ABOUT THIS TASK —
Look through the lines below, find those with the word "پروژه", and copy them.

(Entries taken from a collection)
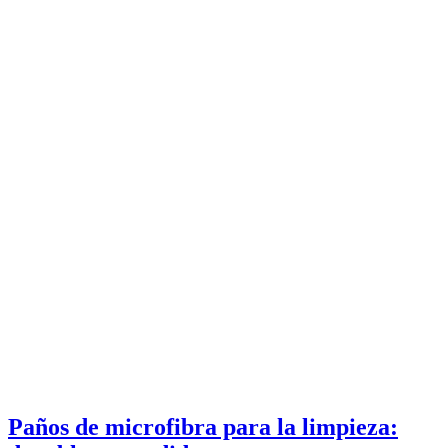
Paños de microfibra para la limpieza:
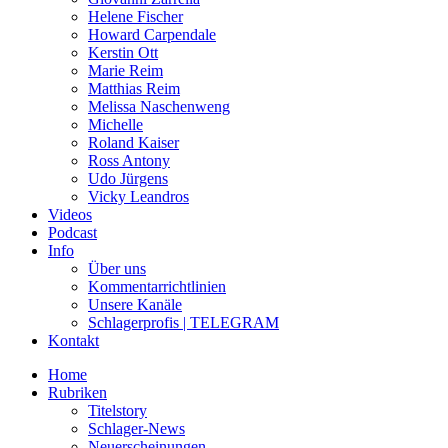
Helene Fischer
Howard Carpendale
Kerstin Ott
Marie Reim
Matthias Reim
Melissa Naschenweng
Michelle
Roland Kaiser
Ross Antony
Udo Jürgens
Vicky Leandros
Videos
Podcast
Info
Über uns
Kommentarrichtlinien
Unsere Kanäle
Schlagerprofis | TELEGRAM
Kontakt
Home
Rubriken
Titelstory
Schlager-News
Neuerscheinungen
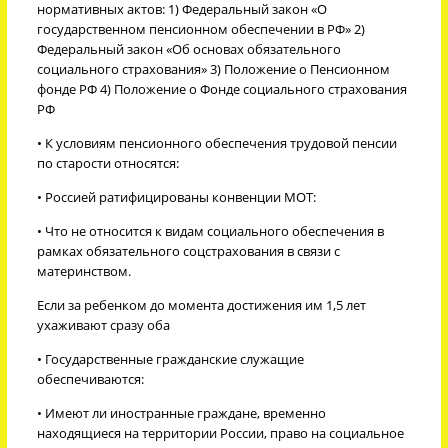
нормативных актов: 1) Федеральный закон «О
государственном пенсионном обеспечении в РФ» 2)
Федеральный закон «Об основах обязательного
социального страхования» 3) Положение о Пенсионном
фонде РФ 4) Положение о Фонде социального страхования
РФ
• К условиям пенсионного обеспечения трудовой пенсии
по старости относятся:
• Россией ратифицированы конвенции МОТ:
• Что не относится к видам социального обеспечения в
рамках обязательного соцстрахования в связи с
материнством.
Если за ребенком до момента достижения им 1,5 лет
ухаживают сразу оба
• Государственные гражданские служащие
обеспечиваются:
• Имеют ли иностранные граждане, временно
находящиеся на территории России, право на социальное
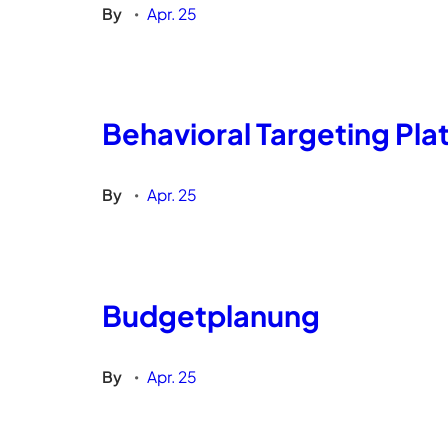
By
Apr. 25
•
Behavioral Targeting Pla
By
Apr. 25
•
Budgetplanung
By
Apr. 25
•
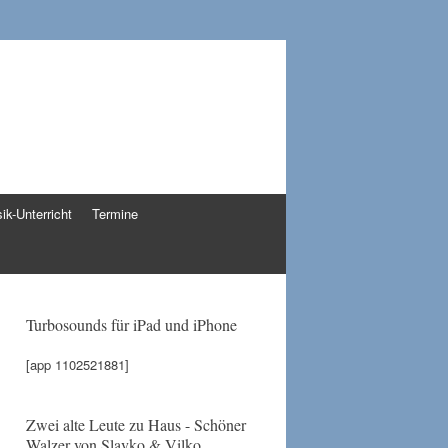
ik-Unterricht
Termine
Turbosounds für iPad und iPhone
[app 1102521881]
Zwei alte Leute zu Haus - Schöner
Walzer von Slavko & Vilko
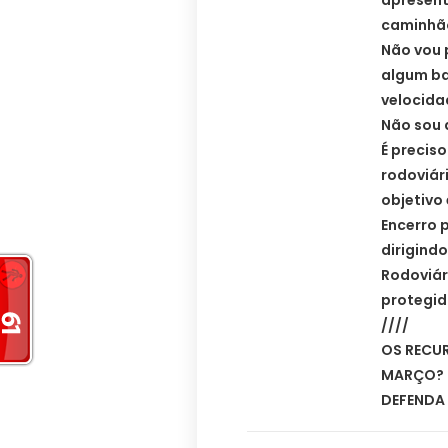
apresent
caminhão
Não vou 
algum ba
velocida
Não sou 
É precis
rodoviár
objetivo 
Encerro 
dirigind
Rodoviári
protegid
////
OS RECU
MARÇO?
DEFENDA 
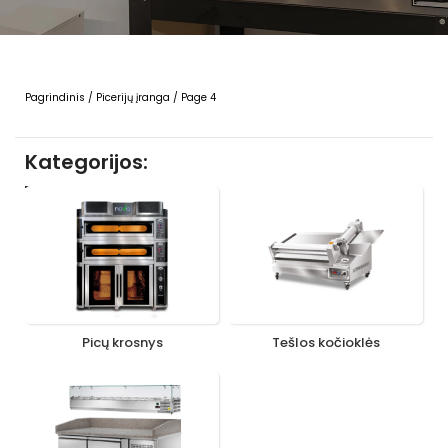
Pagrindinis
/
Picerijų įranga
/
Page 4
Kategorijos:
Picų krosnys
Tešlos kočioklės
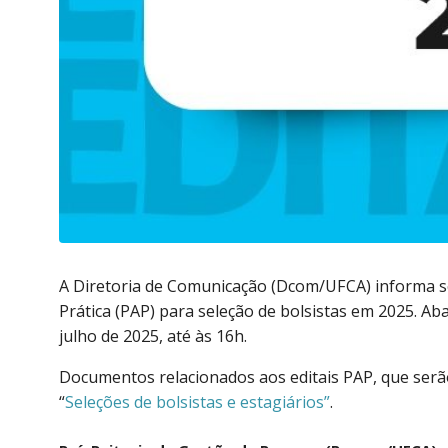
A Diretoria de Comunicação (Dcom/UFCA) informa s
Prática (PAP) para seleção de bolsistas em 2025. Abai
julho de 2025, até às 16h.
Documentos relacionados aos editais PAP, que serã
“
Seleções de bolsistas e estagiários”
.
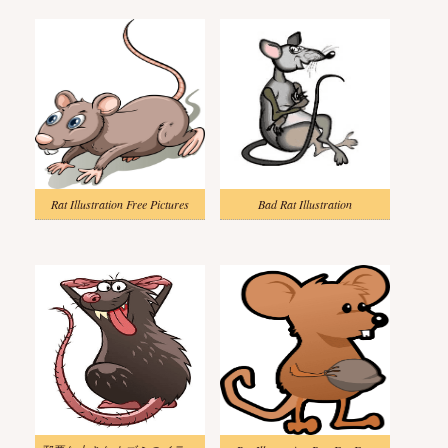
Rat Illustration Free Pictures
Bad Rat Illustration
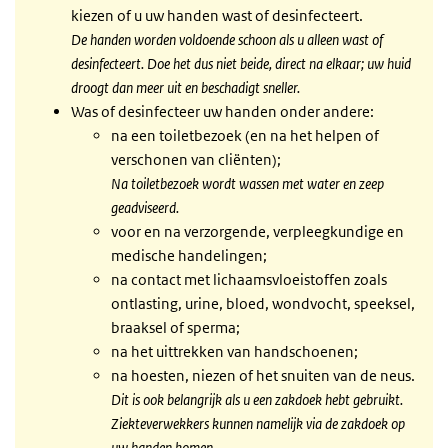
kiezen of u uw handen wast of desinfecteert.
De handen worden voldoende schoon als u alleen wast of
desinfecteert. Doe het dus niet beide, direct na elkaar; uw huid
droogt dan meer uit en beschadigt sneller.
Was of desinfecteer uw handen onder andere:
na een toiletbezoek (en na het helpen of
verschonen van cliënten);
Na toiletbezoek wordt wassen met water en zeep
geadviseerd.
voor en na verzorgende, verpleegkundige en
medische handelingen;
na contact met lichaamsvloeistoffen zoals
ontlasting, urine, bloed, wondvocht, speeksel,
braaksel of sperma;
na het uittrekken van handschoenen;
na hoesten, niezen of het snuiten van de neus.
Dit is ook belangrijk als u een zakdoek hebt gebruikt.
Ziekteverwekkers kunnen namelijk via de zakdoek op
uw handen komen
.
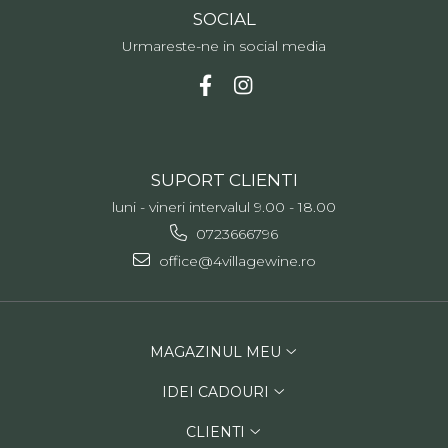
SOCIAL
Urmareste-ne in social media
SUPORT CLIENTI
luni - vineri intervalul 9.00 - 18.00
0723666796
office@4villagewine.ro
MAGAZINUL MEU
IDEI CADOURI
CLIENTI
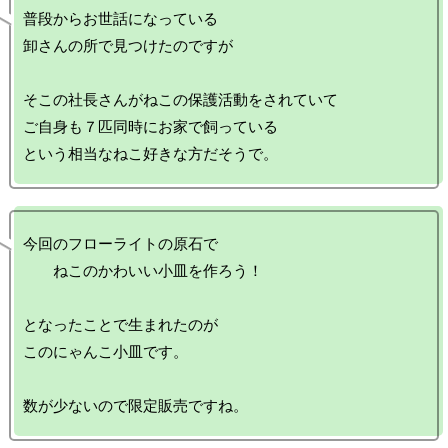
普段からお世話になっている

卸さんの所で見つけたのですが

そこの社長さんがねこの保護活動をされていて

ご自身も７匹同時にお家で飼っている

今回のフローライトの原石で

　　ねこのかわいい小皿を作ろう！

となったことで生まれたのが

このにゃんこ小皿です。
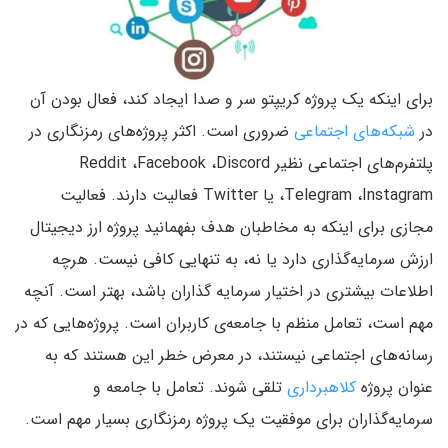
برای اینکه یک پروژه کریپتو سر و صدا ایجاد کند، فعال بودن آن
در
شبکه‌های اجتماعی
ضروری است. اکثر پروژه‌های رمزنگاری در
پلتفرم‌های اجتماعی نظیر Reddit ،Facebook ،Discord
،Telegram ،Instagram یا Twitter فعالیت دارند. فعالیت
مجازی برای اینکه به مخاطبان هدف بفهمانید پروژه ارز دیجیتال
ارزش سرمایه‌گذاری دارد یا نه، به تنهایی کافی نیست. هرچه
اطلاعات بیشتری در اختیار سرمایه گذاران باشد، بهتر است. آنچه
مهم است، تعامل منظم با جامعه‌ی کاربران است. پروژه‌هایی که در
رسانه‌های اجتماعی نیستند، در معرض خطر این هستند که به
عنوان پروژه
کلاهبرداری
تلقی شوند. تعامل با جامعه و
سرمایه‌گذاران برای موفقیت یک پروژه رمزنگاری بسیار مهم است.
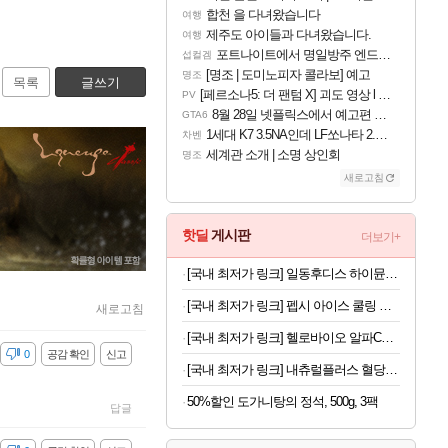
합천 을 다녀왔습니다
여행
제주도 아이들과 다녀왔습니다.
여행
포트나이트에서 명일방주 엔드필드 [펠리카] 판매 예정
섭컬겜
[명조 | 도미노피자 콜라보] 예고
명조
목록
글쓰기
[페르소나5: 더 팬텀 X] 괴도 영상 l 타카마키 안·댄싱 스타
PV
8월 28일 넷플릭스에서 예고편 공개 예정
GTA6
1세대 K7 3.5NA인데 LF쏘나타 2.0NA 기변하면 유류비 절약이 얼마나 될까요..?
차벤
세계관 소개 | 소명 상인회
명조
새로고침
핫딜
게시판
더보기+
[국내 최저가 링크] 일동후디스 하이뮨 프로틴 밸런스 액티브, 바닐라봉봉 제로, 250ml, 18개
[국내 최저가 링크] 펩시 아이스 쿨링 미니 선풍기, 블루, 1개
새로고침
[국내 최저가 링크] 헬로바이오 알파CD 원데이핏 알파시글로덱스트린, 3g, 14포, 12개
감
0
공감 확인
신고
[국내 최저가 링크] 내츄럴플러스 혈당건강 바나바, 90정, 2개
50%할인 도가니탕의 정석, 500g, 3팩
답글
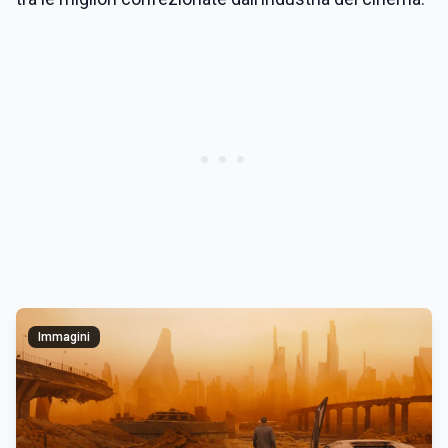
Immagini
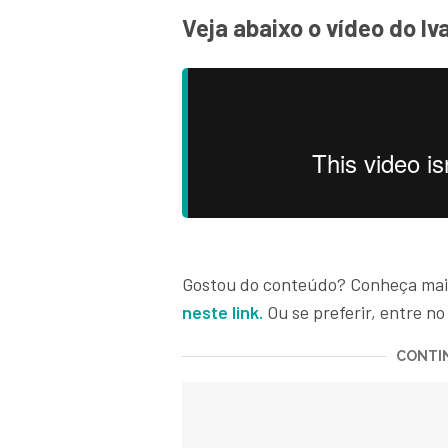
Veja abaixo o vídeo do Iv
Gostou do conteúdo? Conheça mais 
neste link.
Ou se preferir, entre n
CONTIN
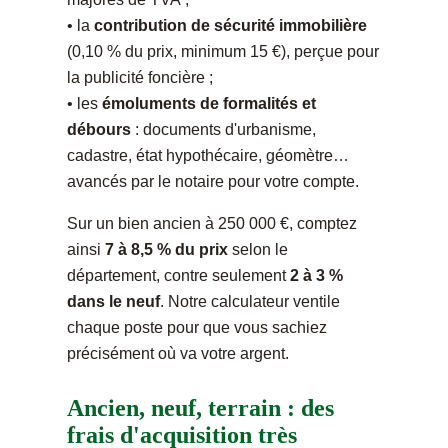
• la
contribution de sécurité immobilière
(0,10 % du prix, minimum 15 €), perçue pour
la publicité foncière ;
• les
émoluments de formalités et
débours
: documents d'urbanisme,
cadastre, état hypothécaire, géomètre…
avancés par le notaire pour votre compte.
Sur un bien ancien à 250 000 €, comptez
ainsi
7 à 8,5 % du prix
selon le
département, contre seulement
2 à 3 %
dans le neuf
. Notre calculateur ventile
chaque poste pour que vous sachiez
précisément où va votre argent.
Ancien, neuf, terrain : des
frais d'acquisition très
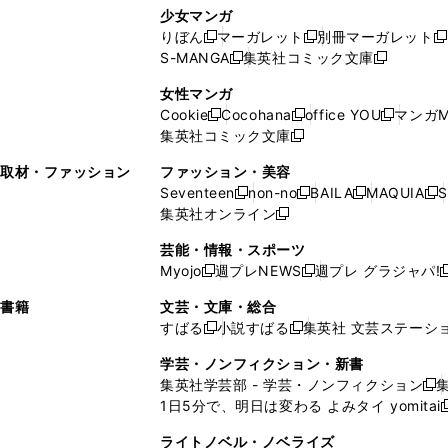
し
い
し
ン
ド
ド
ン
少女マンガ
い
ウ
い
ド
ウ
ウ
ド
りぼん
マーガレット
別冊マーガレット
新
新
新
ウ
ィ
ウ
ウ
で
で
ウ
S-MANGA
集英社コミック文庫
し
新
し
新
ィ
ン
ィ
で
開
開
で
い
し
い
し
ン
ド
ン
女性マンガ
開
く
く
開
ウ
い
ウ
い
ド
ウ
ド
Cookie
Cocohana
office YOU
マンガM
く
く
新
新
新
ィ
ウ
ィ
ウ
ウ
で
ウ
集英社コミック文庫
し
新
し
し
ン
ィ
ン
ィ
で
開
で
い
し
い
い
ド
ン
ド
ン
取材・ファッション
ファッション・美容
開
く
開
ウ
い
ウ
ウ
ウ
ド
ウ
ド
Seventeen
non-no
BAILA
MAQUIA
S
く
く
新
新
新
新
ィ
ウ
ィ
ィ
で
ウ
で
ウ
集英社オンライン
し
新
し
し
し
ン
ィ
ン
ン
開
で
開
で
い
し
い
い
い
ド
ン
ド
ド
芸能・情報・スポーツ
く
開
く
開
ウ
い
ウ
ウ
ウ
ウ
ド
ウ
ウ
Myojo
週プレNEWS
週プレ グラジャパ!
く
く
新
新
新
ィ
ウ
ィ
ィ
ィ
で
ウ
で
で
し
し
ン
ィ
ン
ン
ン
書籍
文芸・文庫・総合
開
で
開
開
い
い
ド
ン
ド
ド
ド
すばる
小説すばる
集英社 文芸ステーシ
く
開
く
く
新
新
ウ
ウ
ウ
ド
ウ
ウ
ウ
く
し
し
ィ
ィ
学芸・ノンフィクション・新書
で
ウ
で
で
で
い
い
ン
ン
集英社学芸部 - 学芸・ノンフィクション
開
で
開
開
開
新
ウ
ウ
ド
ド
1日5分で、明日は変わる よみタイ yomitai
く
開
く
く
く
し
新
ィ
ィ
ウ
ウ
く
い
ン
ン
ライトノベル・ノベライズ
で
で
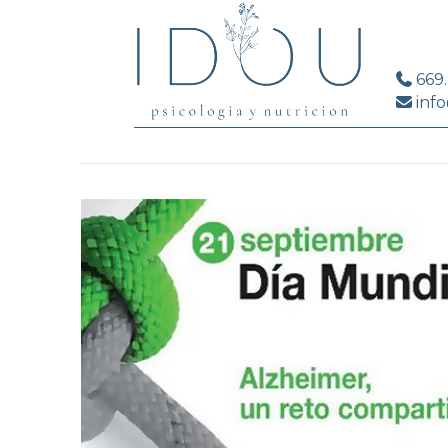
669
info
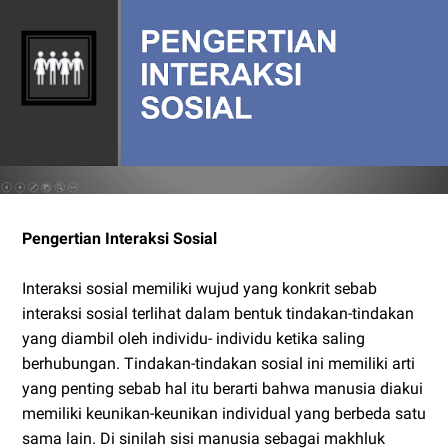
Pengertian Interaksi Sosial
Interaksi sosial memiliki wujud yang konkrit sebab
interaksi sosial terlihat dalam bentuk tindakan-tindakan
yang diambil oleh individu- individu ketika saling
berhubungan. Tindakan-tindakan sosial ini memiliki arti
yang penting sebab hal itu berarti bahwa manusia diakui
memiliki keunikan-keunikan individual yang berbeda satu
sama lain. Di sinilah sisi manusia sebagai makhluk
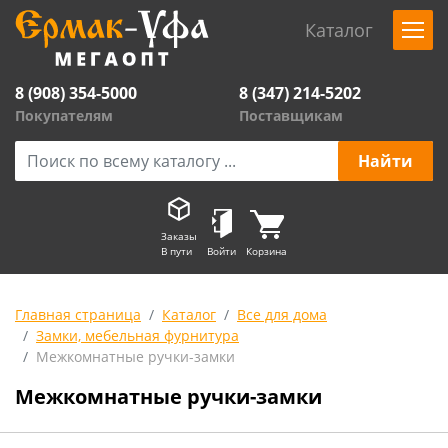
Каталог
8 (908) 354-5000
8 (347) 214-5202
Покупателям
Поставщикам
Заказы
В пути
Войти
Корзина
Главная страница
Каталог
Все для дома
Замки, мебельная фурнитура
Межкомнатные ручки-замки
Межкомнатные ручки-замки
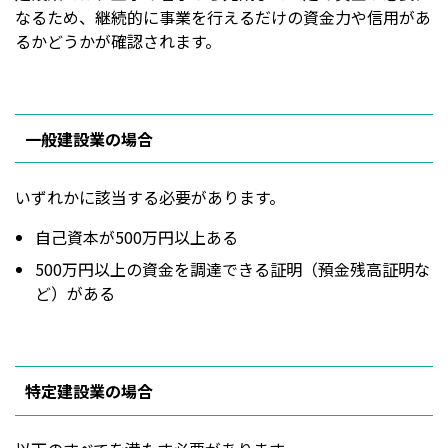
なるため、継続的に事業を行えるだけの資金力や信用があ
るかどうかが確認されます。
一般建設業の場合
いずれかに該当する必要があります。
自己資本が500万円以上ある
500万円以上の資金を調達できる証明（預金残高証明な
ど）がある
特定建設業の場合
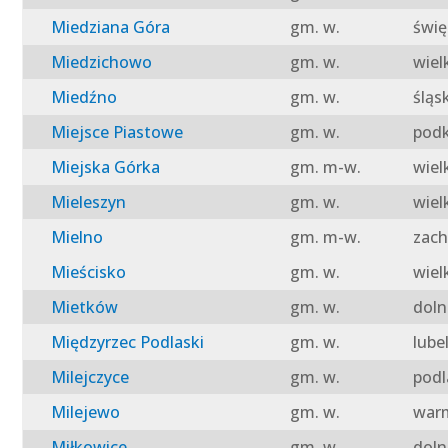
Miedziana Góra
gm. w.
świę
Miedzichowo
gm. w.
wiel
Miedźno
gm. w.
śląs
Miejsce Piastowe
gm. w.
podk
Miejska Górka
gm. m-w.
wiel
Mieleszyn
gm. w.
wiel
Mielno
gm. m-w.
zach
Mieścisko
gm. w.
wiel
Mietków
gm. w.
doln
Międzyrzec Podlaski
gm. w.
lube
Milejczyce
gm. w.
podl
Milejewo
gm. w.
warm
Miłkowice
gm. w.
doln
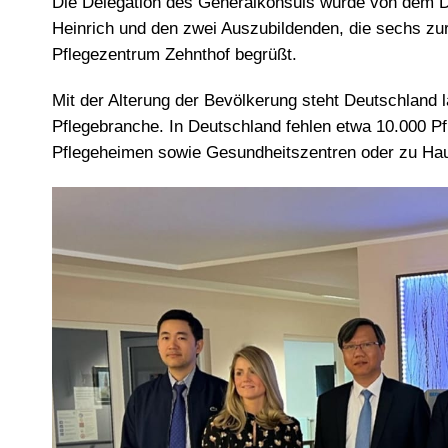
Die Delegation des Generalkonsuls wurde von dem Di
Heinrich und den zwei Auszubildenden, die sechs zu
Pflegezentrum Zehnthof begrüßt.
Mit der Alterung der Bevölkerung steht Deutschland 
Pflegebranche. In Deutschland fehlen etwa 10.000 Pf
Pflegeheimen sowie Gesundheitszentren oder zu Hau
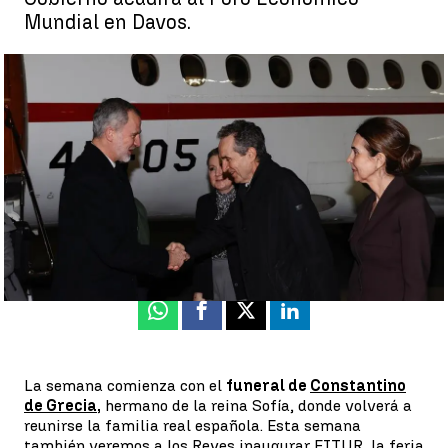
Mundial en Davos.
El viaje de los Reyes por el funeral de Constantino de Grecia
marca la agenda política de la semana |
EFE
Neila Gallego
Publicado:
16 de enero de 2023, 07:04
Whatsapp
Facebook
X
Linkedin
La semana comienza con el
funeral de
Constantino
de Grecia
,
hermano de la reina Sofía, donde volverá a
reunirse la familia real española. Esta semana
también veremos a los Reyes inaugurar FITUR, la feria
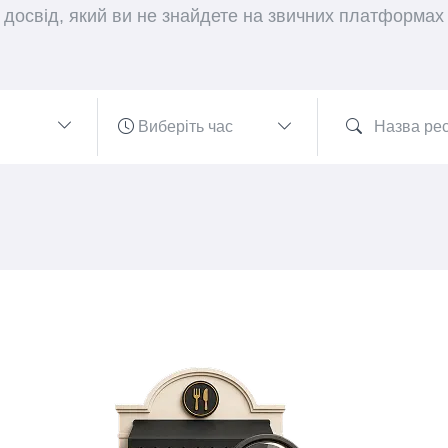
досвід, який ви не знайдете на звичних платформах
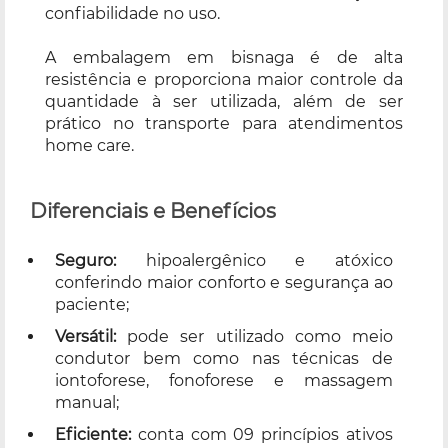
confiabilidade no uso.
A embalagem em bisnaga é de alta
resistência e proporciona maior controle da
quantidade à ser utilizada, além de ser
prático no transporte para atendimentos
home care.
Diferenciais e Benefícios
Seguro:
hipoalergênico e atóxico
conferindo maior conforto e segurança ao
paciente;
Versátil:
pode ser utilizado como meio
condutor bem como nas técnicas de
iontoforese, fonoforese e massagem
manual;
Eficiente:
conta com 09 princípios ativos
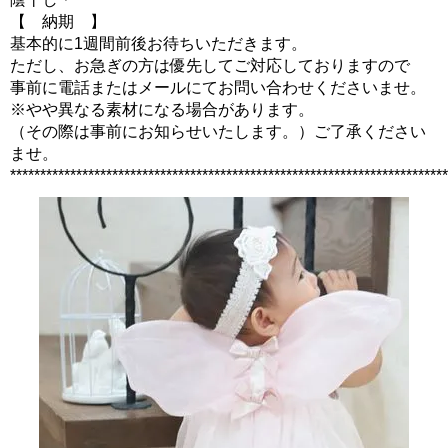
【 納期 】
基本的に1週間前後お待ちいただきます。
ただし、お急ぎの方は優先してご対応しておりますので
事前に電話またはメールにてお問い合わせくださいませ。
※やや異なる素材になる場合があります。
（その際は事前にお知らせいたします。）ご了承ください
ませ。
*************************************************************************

EXERCISE RESPONSE —
برای اینکه یک پروژه کریپتو سر و صدا ایجاد کند، فعال بودن آن
ضروری است. اکثر پروژه‌های رمزنگاری در
مجازی برای اینکه به مخاطبان هدف بفهمانید پروژه ارز دیجیتال
مهم است، تعامل منظم با جامعه‌ی کاربران است. پروژه‌هایی که در
عنوان پروژه
سرمایه‌گذاران برای موفقیت یک پروژه رمزنگاری بسیار مهم است.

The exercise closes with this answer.